I backed out the change in SVN, r3856. I should describe how things are supposed to work: Beagle uses GMime for mail parsing, which is written in C. It uses objects and uses reference counting for memory management. When we create a GMime.StreamFS and pass in the file descriptor, we're passing ownership of that file descriptor to the stream. We no longer have ownership of that fd, so we can't close it. That's why the patch isn't right, and it can have serious side effects. The created GMime.StreamFS has a ref count of 1. When we create a GMime.Parser and pass in the GMime.StreamFS, the parser has a ref count of 1, and the stream's count is increased to 2. When we construct a GMime.Message from the parser, the message gets a ref count of 1, and the parser's count is increased to 2. So if you're keeping score at home, GMime.StreamFS has 2, GMime.Parser has 2, GMime.Message has 1. Calling Dispose() on the stream decreases its ref count to 1, and calling it on the parser decreases its ref count to 1. This is where the indexing process takes place. When it's finished, DoClose() is supposed to be called. That disposes of the GMime.Message, which decreases its ref count to 0. That causes a chain reaction. When GMime.Message's refcount reaches 0, it releases its reference on GMime.Parser which drops to 0, which releases its reference on GMime.StreamFS. When GMime.StreamFS's refcount reaches 0, it closes the file descriptor. So, if file descriptors are being leaked, there's also a very good chance that tons and tons of memory is being leaked as well. By closing the file descriptor early like that, you're probably not actually getting any mail data in the index or possibly worse: random data. Likewise, if the close process actually was working you would be closing a random file (since file descriptors are reused)... you could be closing an important index file. The patch in essence treats the symptom but not the disease. It'd be like giving aspirin to someone with encephalitis... It might make their headache go away, but they're still going to die from a swollen brain. :) I didn't notice originally that you were talking about beagle-build-index; my guess is that it simply isn't doing the Close() process correctly. I'll see if I can duplicate the issue locally.
Putting a console.readline before extract-content returns, and adding print statements in DoClose(), it looks like - DoClose() is called - message.dispose() is called - lsof shows the file descriptor is not closed Something wrong in gmime.
Forgot to add, this is even for a valid email file.

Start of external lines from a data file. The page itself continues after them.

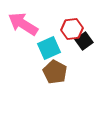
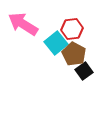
black square: moved 30 px down
cyan square: moved 7 px right, 5 px up; rotated 15 degrees counterclockwise
brown pentagon: moved 19 px right, 18 px up
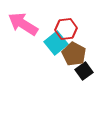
red hexagon: moved 6 px left
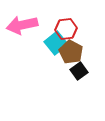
pink arrow: moved 1 px left, 1 px down; rotated 44 degrees counterclockwise
brown pentagon: moved 3 px left, 2 px up
black square: moved 5 px left
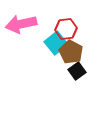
pink arrow: moved 1 px left, 1 px up
black square: moved 2 px left
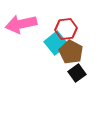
black square: moved 2 px down
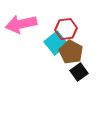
black square: moved 2 px right, 1 px up
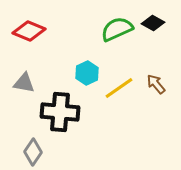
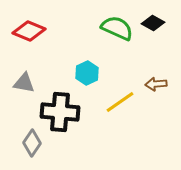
green semicircle: moved 1 px up; rotated 48 degrees clockwise
brown arrow: rotated 55 degrees counterclockwise
yellow line: moved 1 px right, 14 px down
gray diamond: moved 1 px left, 9 px up
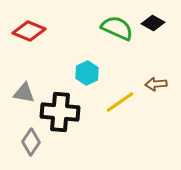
gray triangle: moved 10 px down
gray diamond: moved 1 px left, 1 px up
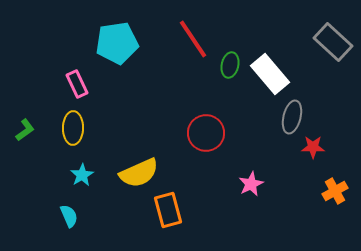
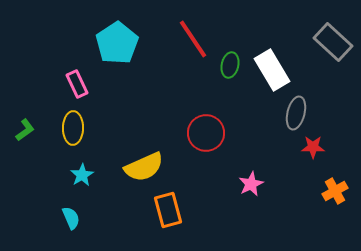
cyan pentagon: rotated 24 degrees counterclockwise
white rectangle: moved 2 px right, 4 px up; rotated 9 degrees clockwise
gray ellipse: moved 4 px right, 4 px up
yellow semicircle: moved 5 px right, 6 px up
cyan semicircle: moved 2 px right, 2 px down
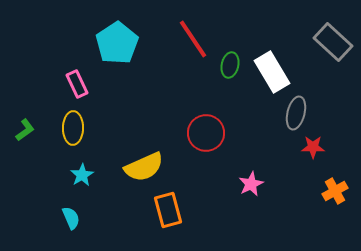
white rectangle: moved 2 px down
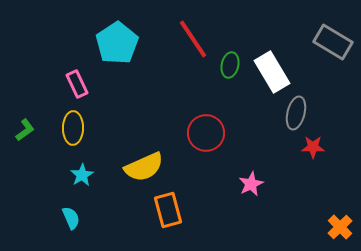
gray rectangle: rotated 12 degrees counterclockwise
orange cross: moved 5 px right, 36 px down; rotated 15 degrees counterclockwise
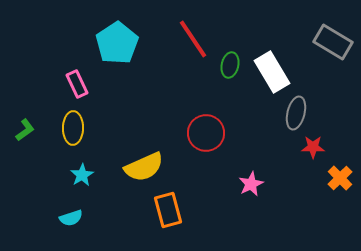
cyan semicircle: rotated 95 degrees clockwise
orange cross: moved 49 px up
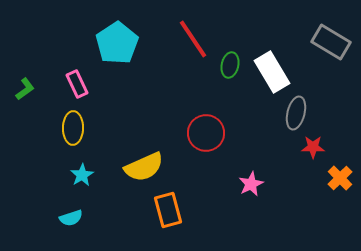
gray rectangle: moved 2 px left
green L-shape: moved 41 px up
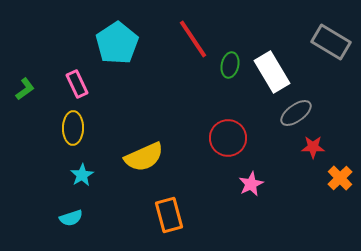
gray ellipse: rotated 40 degrees clockwise
red circle: moved 22 px right, 5 px down
yellow semicircle: moved 10 px up
orange rectangle: moved 1 px right, 5 px down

I see this too, although this might be a red herring: it's possible the GC or something didn't run and close the file. I regularly run Beagle over several thousand emails without incident, so I think it's probably more than just something wrong with gmime.
Looks like GLib.Object.Dispose() queues up object unrefs using GLib.Timeout, which means that if a main loop isn't running they'll never get triggered. This seems to be the issue.

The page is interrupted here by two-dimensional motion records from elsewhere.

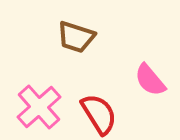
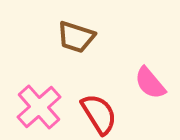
pink semicircle: moved 3 px down
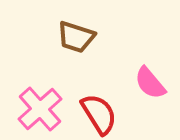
pink cross: moved 1 px right, 2 px down
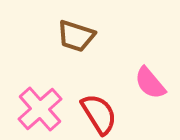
brown trapezoid: moved 1 px up
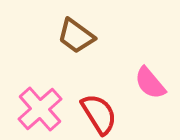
brown trapezoid: rotated 18 degrees clockwise
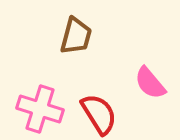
brown trapezoid: rotated 111 degrees counterclockwise
pink cross: rotated 30 degrees counterclockwise
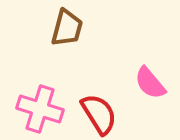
brown trapezoid: moved 9 px left, 8 px up
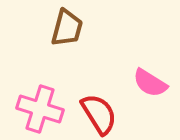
pink semicircle: rotated 18 degrees counterclockwise
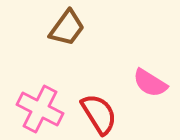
brown trapezoid: rotated 21 degrees clockwise
pink cross: rotated 9 degrees clockwise
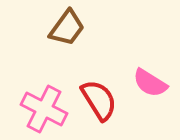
pink cross: moved 4 px right
red semicircle: moved 14 px up
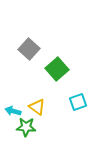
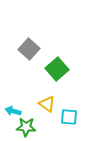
cyan square: moved 9 px left, 15 px down; rotated 24 degrees clockwise
yellow triangle: moved 10 px right, 3 px up
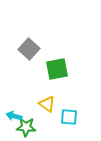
green square: rotated 30 degrees clockwise
cyan arrow: moved 1 px right, 5 px down
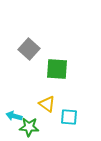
green square: rotated 15 degrees clockwise
green star: moved 3 px right
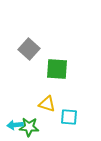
yellow triangle: rotated 18 degrees counterclockwise
cyan arrow: moved 1 px right, 9 px down; rotated 21 degrees counterclockwise
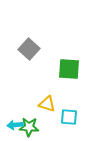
green square: moved 12 px right
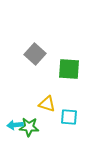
gray square: moved 6 px right, 5 px down
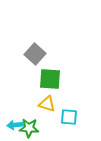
green square: moved 19 px left, 10 px down
green star: moved 1 px down
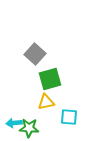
green square: rotated 20 degrees counterclockwise
yellow triangle: moved 1 px left, 2 px up; rotated 30 degrees counterclockwise
cyan arrow: moved 1 px left, 2 px up
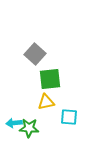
green square: rotated 10 degrees clockwise
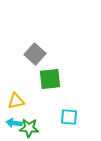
yellow triangle: moved 30 px left, 1 px up
cyan arrow: rotated 14 degrees clockwise
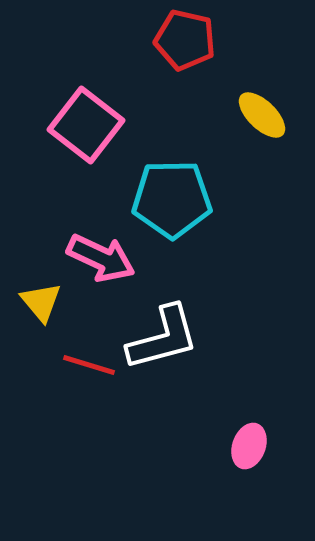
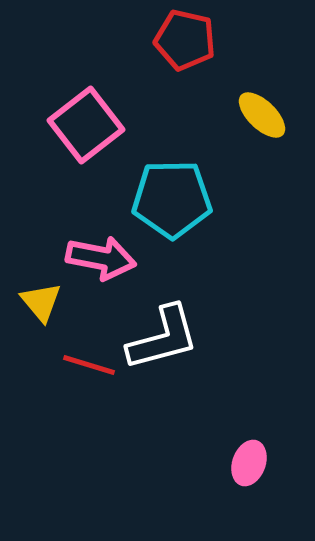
pink square: rotated 14 degrees clockwise
pink arrow: rotated 14 degrees counterclockwise
pink ellipse: moved 17 px down
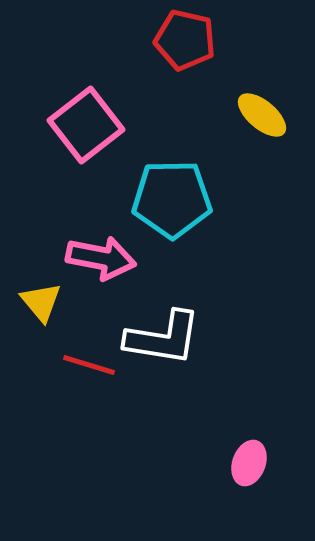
yellow ellipse: rotated 4 degrees counterclockwise
white L-shape: rotated 24 degrees clockwise
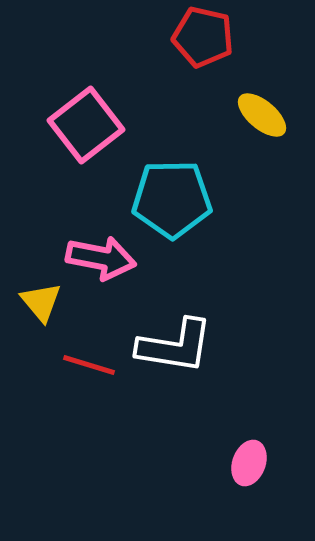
red pentagon: moved 18 px right, 3 px up
white L-shape: moved 12 px right, 8 px down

This appears to have been fixed in gtk-sharp svn for some time, but I don't think there is a release which incorporates it.

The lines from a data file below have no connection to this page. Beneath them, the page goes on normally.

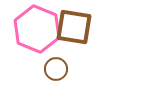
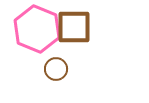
brown square: rotated 9 degrees counterclockwise
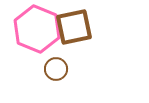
brown square: rotated 12 degrees counterclockwise
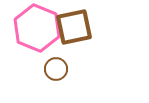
pink hexagon: moved 1 px up
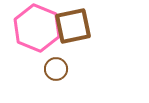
brown square: moved 1 px left, 1 px up
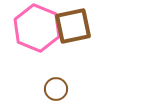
brown circle: moved 20 px down
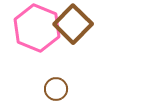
brown square: moved 2 px up; rotated 33 degrees counterclockwise
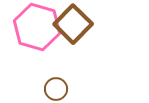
pink hexagon: moved 1 px up; rotated 6 degrees counterclockwise
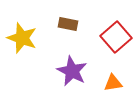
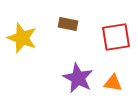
red square: rotated 32 degrees clockwise
purple star: moved 6 px right, 7 px down
orange triangle: rotated 18 degrees clockwise
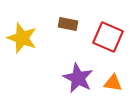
red square: moved 8 px left; rotated 32 degrees clockwise
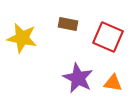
yellow star: rotated 8 degrees counterclockwise
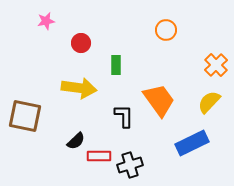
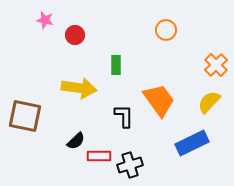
pink star: moved 1 px left, 1 px up; rotated 24 degrees clockwise
red circle: moved 6 px left, 8 px up
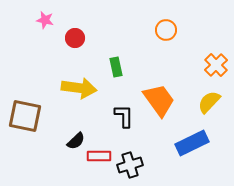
red circle: moved 3 px down
green rectangle: moved 2 px down; rotated 12 degrees counterclockwise
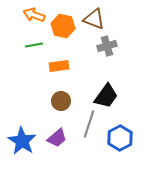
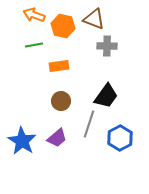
gray cross: rotated 18 degrees clockwise
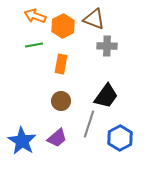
orange arrow: moved 1 px right, 1 px down
orange hexagon: rotated 20 degrees clockwise
orange rectangle: moved 2 px right, 2 px up; rotated 72 degrees counterclockwise
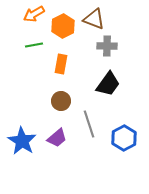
orange arrow: moved 1 px left, 2 px up; rotated 50 degrees counterclockwise
black trapezoid: moved 2 px right, 12 px up
gray line: rotated 36 degrees counterclockwise
blue hexagon: moved 4 px right
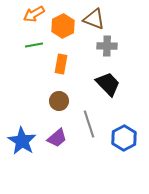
black trapezoid: rotated 80 degrees counterclockwise
brown circle: moved 2 px left
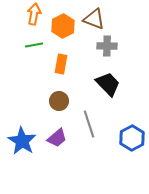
orange arrow: rotated 130 degrees clockwise
blue hexagon: moved 8 px right
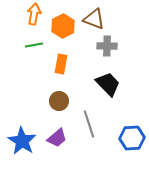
blue hexagon: rotated 25 degrees clockwise
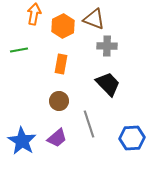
green line: moved 15 px left, 5 px down
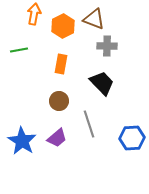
black trapezoid: moved 6 px left, 1 px up
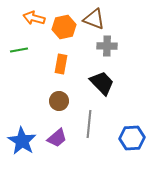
orange arrow: moved 4 px down; rotated 85 degrees counterclockwise
orange hexagon: moved 1 px right, 1 px down; rotated 15 degrees clockwise
gray line: rotated 24 degrees clockwise
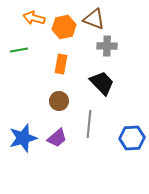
blue star: moved 1 px right, 3 px up; rotated 24 degrees clockwise
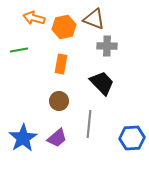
blue star: rotated 16 degrees counterclockwise
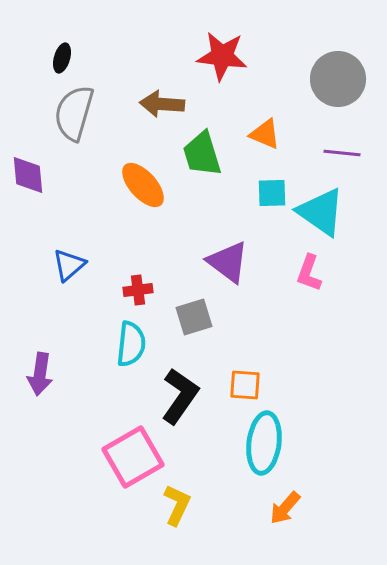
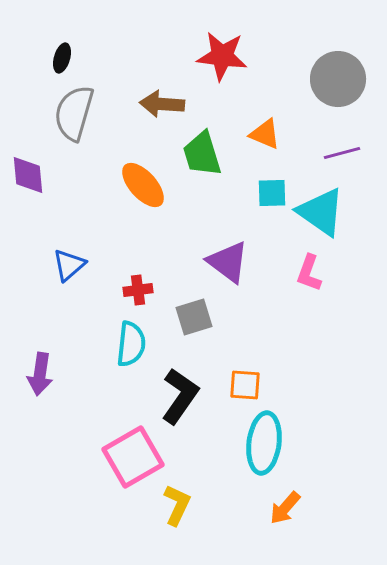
purple line: rotated 21 degrees counterclockwise
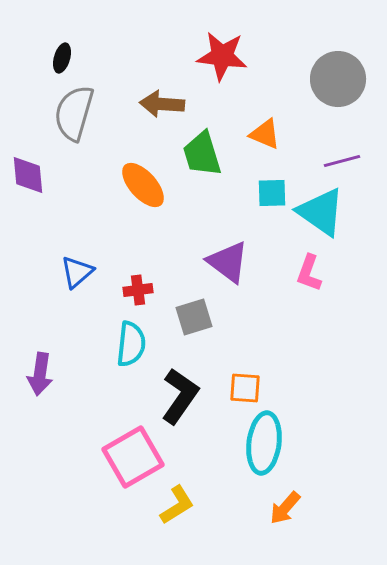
purple line: moved 8 px down
blue triangle: moved 8 px right, 7 px down
orange square: moved 3 px down
yellow L-shape: rotated 33 degrees clockwise
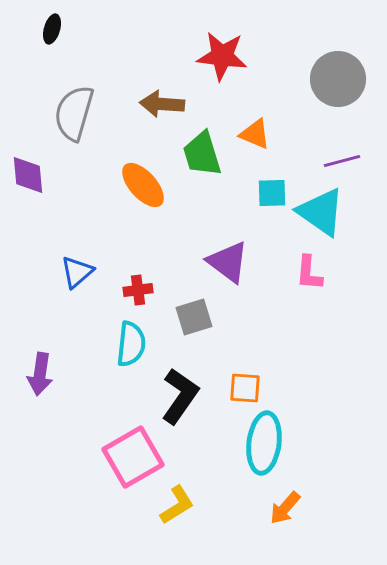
black ellipse: moved 10 px left, 29 px up
orange triangle: moved 10 px left
pink L-shape: rotated 15 degrees counterclockwise
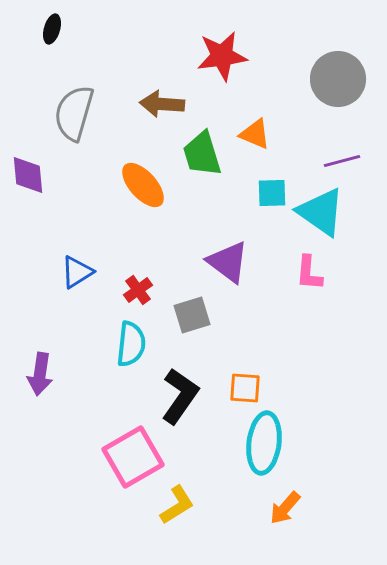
red star: rotated 15 degrees counterclockwise
blue triangle: rotated 9 degrees clockwise
red cross: rotated 28 degrees counterclockwise
gray square: moved 2 px left, 2 px up
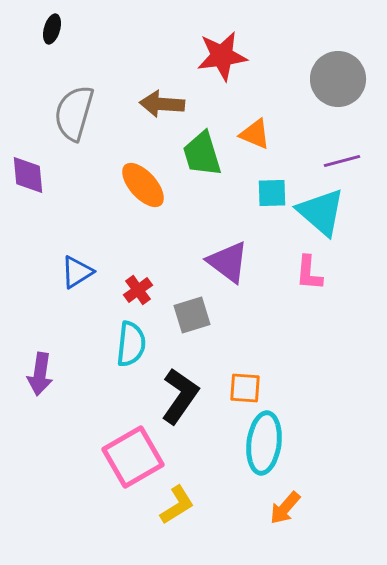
cyan triangle: rotated 6 degrees clockwise
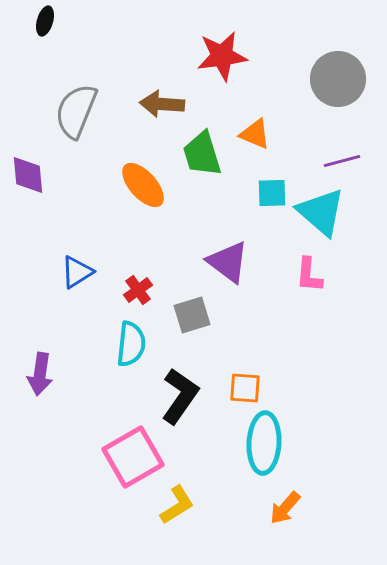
black ellipse: moved 7 px left, 8 px up
gray semicircle: moved 2 px right, 2 px up; rotated 6 degrees clockwise
pink L-shape: moved 2 px down
cyan ellipse: rotated 4 degrees counterclockwise
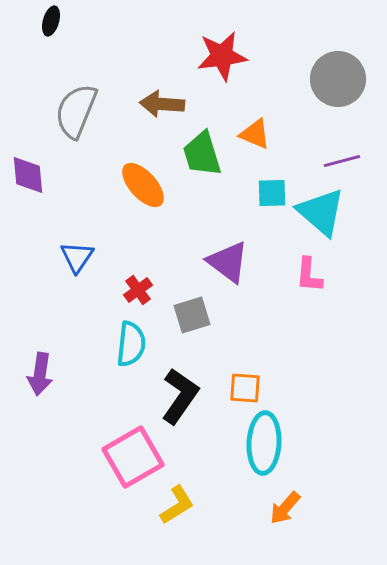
black ellipse: moved 6 px right
blue triangle: moved 15 px up; rotated 24 degrees counterclockwise
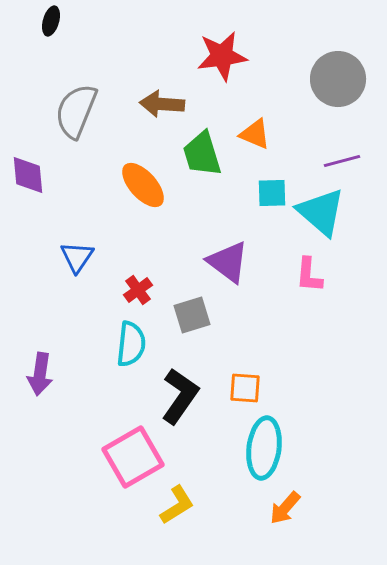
cyan ellipse: moved 5 px down; rotated 4 degrees clockwise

When I am indexing my files with beagled using the "--backend Files --indexing-test-mode" option, it is doing the same thing for me but now it succeeds.
Yeah, beagled uses a main loop, so the objects are getting disposed of properly. dBera mentioned that the file was staying open with beagle-extract-content. There was a small inefficiency in GMime that would keep the file open longer than needed, and I just checked in a fix for that, but that's not the crux of the issue for you. We'll probably need to add some GLib main loop action to beagle-build-index. I think we can just do that in a separate thread. I need to play around with that some more.
I was able to duplicate the problem, and I've checked in a fix (a workaround, really) to both beagle-build-index and beagle-extract-content. r3857.